» DATA LISTING:
◆ ◆ ◆ ◆
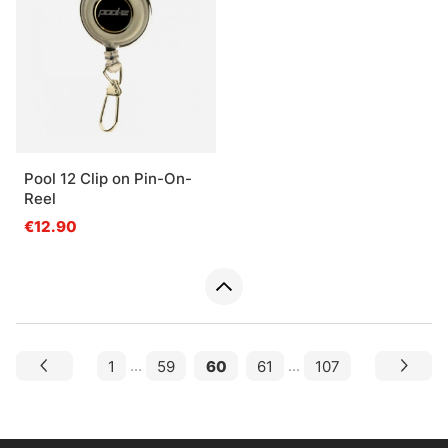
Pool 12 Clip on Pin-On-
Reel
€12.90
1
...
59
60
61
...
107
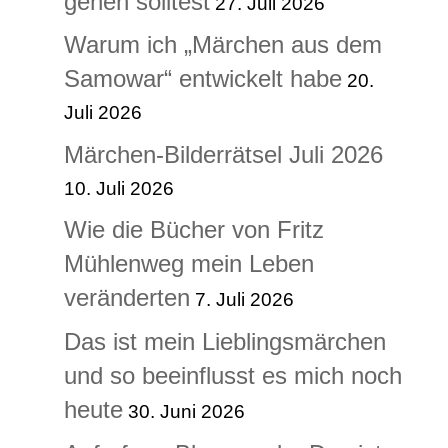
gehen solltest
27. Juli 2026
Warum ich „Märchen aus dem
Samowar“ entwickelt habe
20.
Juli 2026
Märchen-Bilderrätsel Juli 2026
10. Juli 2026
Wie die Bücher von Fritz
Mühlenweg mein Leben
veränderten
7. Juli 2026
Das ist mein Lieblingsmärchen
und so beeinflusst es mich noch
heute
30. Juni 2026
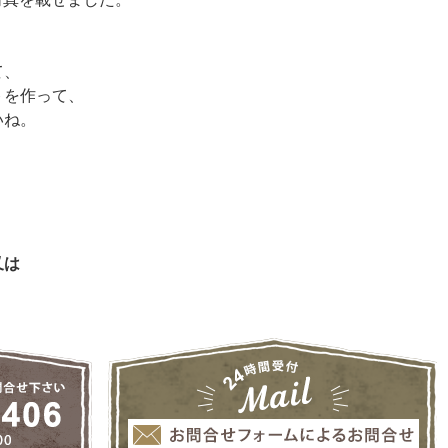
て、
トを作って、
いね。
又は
◆ ◆ ◆ ◆
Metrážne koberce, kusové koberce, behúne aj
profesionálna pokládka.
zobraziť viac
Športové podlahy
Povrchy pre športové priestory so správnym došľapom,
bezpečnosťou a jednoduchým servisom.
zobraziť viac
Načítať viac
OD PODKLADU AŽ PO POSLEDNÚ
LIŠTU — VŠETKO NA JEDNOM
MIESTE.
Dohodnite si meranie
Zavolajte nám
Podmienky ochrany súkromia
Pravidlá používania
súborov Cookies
◆ ◆ ◆ ◆
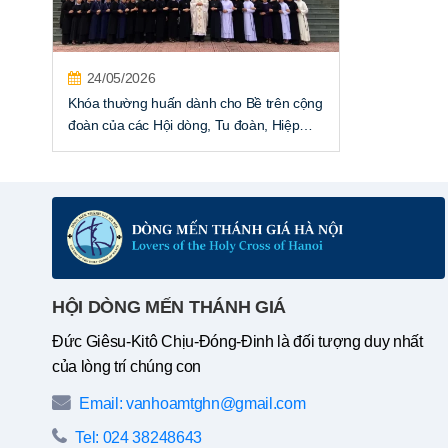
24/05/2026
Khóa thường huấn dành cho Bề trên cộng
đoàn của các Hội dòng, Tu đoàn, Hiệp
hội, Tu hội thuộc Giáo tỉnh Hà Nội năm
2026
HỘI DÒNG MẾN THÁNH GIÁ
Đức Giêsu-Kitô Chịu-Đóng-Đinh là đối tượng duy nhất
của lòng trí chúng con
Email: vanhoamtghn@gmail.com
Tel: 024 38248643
◆ ◆ ◆ ◆
» WORK TO BE COMPLETED: Everything from the line with "Pool 12 Clip" down to the line with "veränderten" in the data above should be copied exactly, with both end lines kept and the pictures left out.

» YOUR RESPONSE:
Pool 12 Clip on Pin-On-
Reel
€12.90
1
...
59
60
61
...
107
gehen solltest
27. Juli 2026
Warum ich „Märchen aus dem
Samowar“ entwickelt habe
20.
Juli 2026
Märchen-Bilderrätsel Juli 2026
10. Juli 2026
Wie die Bücher von Fritz
Mühlenweg mein Leben
veränderten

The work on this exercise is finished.